### Input for this task

=== Begin Enclosure ===

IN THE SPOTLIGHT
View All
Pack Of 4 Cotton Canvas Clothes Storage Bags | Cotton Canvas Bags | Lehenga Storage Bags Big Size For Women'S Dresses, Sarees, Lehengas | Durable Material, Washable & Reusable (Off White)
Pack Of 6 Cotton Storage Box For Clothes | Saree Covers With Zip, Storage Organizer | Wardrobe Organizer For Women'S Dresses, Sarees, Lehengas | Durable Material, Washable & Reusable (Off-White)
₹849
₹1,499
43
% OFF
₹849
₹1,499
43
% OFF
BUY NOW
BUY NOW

=== End Enclosure ===
=== Begin Enclosure ===

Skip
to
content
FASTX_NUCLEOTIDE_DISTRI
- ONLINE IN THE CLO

=== End Enclosure ===

### What this task involves
All that belongs in the answer is the run of lines above from the line containing "IN THE SPOTLIGHT" through the line containing "Pack Of 4 Cotton", exactly as written.

### Task response
IN THE SPOTLIGHT
View All
Pack Of 4 Cotton Canvas Clothes Storage Bags | Cotton Canvas Bags | Lehenga Storage Bags Big Size For Women'S Dresses, Sarees, Lehengas | Durable Material, Washable & Reusable (Off White)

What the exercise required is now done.